All lines with the word "Universal" in the material below are required.
_ _ _ _
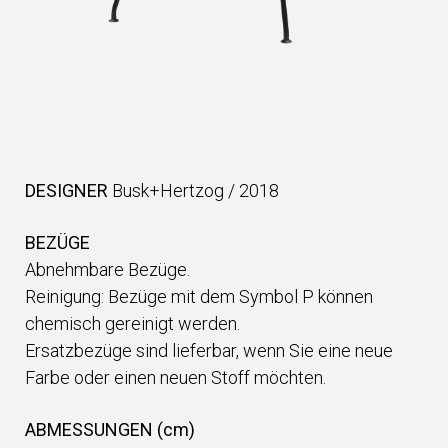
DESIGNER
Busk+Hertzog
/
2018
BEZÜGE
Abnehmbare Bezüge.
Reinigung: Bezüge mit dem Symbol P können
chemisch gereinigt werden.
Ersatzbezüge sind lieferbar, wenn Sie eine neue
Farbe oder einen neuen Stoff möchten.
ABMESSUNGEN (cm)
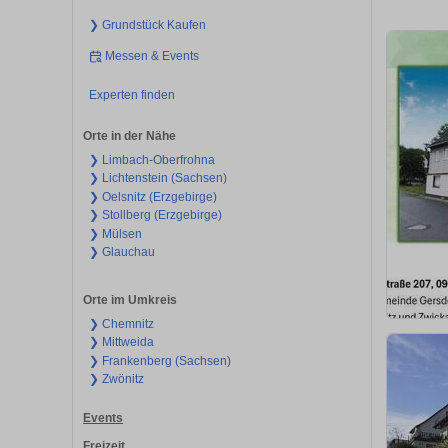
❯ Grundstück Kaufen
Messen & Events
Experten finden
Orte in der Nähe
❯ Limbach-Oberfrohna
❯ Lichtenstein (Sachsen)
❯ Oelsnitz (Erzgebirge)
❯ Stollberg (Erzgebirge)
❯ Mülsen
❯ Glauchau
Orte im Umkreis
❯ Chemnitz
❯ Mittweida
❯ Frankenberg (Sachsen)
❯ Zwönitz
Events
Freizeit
_ _ _ _
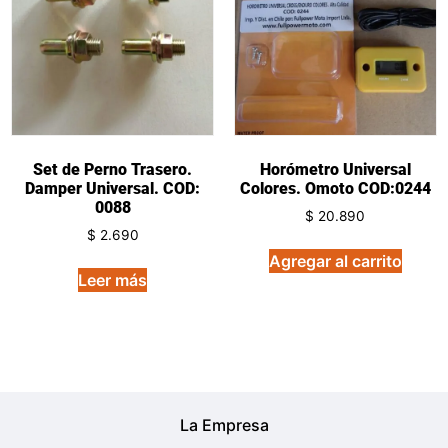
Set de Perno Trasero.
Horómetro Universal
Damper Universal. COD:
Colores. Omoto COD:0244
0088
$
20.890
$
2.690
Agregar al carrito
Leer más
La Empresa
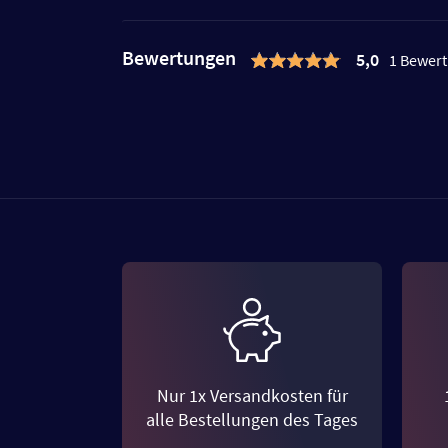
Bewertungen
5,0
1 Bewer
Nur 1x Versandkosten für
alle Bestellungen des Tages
_ _ _ _
Answer to this task:
Horómetro Universal
Damper Universal. COD:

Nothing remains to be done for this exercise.